Download and Install Qualified Certificate for Electronic Seals/Signatures

Jun 24, 2025

Download and Install Qualified Certificate for Electronic Seals/Signatures

Menu Option

During the ordering process, you were given an option to choose the key generation method you prefer for your Qualified certificate. Based on your selection, install your GlobalSign Qualified Certificate with the following guidelines: 

• Enrollment with Fortify
• Download using Internet Explorer (IE) Compatibility Mode                                                                                                                                                                                                                                             

Install Qualified Certificate Using Microsoft Edge in IE Compatibility Mode

Prerequisites

1. Approved and vetted GlobalSign Qualified Certificate.

2. GlobalSign-provided SafeNet eToken. Depending on your need, do the following actions:
   
   For New Orders
   • Download and install SafeNet Authentication Client drivers.
   • Initialize SafeNet eToken. This is a requirement when setting up the SafeNet eToken for the first time. 
   
   For Renewals and Reissues
   • You may still use compatible and existing SafeNet eTokens as long as it meets the required supported key size.

   IMPORTANT: If the supported key size of your current token is not compatible with Qualified Certificate, request for a new token during the renewal/reissuing process.

   
   • If your eToken is still compatible and you do not want to make any changes with your current token password, initializing your eToken is not required. You may proceed with the guidelines. 

   WARNING: Initializing your eToken will delete all certificates currently installed there and they will have to be reissued and installed again.

3. For Certificate pickup, you must have access to a Windows PC to proceed. Once the Certificate is installed and stored in the removable device, you may sign from other platforms such as OS X. You are also required to open the pickup link in Microsoft Edge with IE Compatibility Mode enabled, then continue with the guidelines.

Guidelines

1. Open the pickup link from your e-mail in Microsoft Edge with IE Compatibility Mode enabled.

2. Enter the Temporary Pickup Password that was set at the time of ordering and click Next to continue. 
   
   

3. In the Web Access Confirmation prompt, click Yes to allow digital certificate operations. 
   
   

4. In the Install Certificate window, choose one from the Cryptographic Service Provider drop-down options:
   
   • If you want to install the GlobalSign-provider SafeNet eToken, select eToken Base Cryptographic Provider
   • If you want to install a private-owned smart card, select Microsoft Base Smart Card Crypto Provider
   
   Then, tick the box to agree to the subscriber agreement and click Next.
   
   

5. Insert your SafeNet USB token into your computer.

6. Enter the password for your USB token. This was set during the initialization process, then click OK.
   
   
    

   WARNING: The screen may appear to freeze for a minute or two. DO NOT press any button on your browser until the process is complete as it will interrupt the progress. There should be a blinking light from your eToken and a message in the screen reminding to wait for a while.

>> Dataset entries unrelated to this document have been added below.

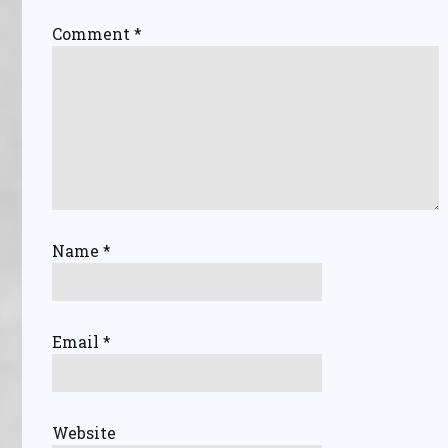
Comment
*
Name
*
Email
*
Website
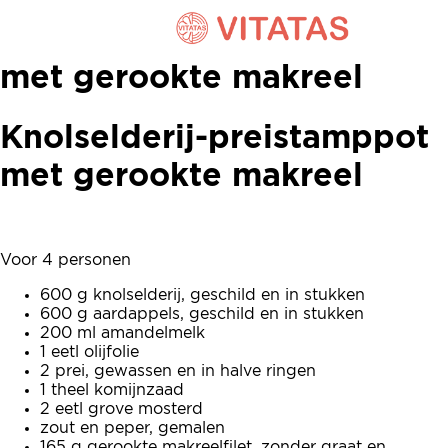
Knolselderij-preistamppot
met gerookte makreel
Knolselderij-preistamppot
met gerookte makreel
Voor 4 personen
600 g knolselderij, geschild en in stukken
600 g aardappels, geschild en in stukken
200 ml amandelmelk
1 eetl olijfolie
2 prei, gewassen en in halve ringen
1 theel komijnzaad
2 eetl grove mosterd
zout en peper, gemalen
165 g gerookte makreelfilet, zonder graat en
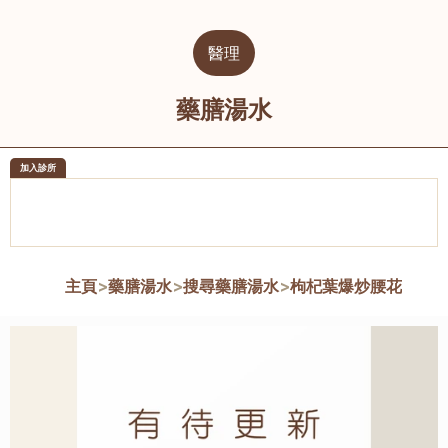
醫理
藥膳湯水
加入診所
醫樂坊醫療集團有限公司
榮毅園中
佐敦
大圍
主頁
>
藥膳湯水
>
搜尋藥膳湯水
>
枸杞葉爆炒腰花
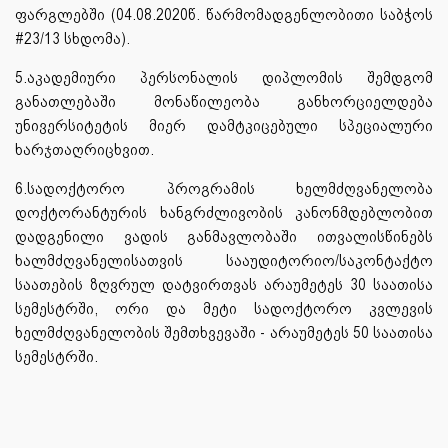
ფარგლებში (04.08.2020წ. წარმომადგენლობითი საბჭოს
#23/13 სხდომა).
5.აკადემიური პერსონალის დიპლომის შემდგომ
განათლებაში მონაწილეობა განხორციელდება
უნივერსიტეტის მიერ დამტკიცებული სპეციალური
ხარჯთაღრიცხვით.
6.სადოქტორო პროგრამის ხელმძღვანელობა
დოქტორანტურის ხანგრძლივობის კანონმდებლობით
დადგენილი ვადის განმავლობაში ითვალისწინებს
ხალმძღვანელისათვის სააუდიტორიო/საკონტაქტო
საათების ზღვრულ დატვირთვას არაუმეტეს 30 საათისა
სემესტრში, ორი და მეტი სადოქტორო კვლევის
ხელმძღვანელობის შემთხვევაში - არაუმეტეს 50 საათისა
სემესტრში.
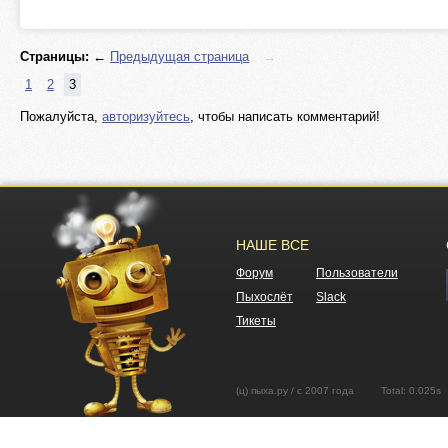
Страницы:
←
Предыдущая страница
→
1
2
3
Пожалуйста,
авторизуйтесь
, чтобы написать комментарий!
НАШЕ ВСЕ
Форум
Пользователи
Пыхослёт
Slack
Тикеты
(ц) пыха.ру / с 2007 года Total: 0.02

7. Once the token has finished the keypair generation, click the button to Install My Certificate.
   
   
8. In the Web Access Confirmation prompt, click Yes to allow digital certificate operations. 
   
   
9. Click OK to complete the process.
   
   
10. You are now ready to use your certificate.

Install Qualified Certificate Using Fortify

Prerequisites

1. Approved and vetted GlobalSign Qualified Certificate.

2. GlobalSign-provided SafeNet eToken. See eToken related prerequisites above.

3. Downloaded and installed Fortify App in your operating system. Ensure that you meet the following system requirements: 
   
   • Browsers supported by Fortify: Microsoft Edge, Safari, Firefox and Chrome
   • OS supported by Fortify: MAC OS 10.12 or higher, Windows 7 or higher, and Ubuntu 16.04 or higher

4. For Certificate pickup, you must have access to a Windows PC to proceed. Once the Certificate is installed and stored in the removable device, you may sign from other platforms such as OS X.

Guidelines

1. Open the Certificate Download Ready email and launch the pickup link using any browser. 
2. Enter the Temporary Pickup Password that was set at the time of ordering and click Next to continue. 
   
   
3. Tick I agree to the terms above box, then click Next. 
   
   

4. A pop-up window for the authorization of code will appear on the Access Permission and on Fortify Authorization. If the both codes matched, click Approve to continue. 
   
   

5. In the Create Certificate Request or Self-Signed Certificate window, review the DN or Certificate Identity Detail Information. Then, click Create to continue. Note: If you haven't yet, make sure that your eToken is plugged in to your computer at this point. 
   
   

6. A pop-up window will appear, then enter the token password. Note: Please wait for a while as it will take a few seconds to process. 
   
   

7. On the Install Certificate window, under Select Provider, select the token that you setup (as a prerequisite). Then, click Start to proceed. 
   
   

8. Once Certificate is successfully installed on the token (or local certificate store), a pop-up confirmation window will appear. Click on OK. 
9. You are now ready to use your certificate.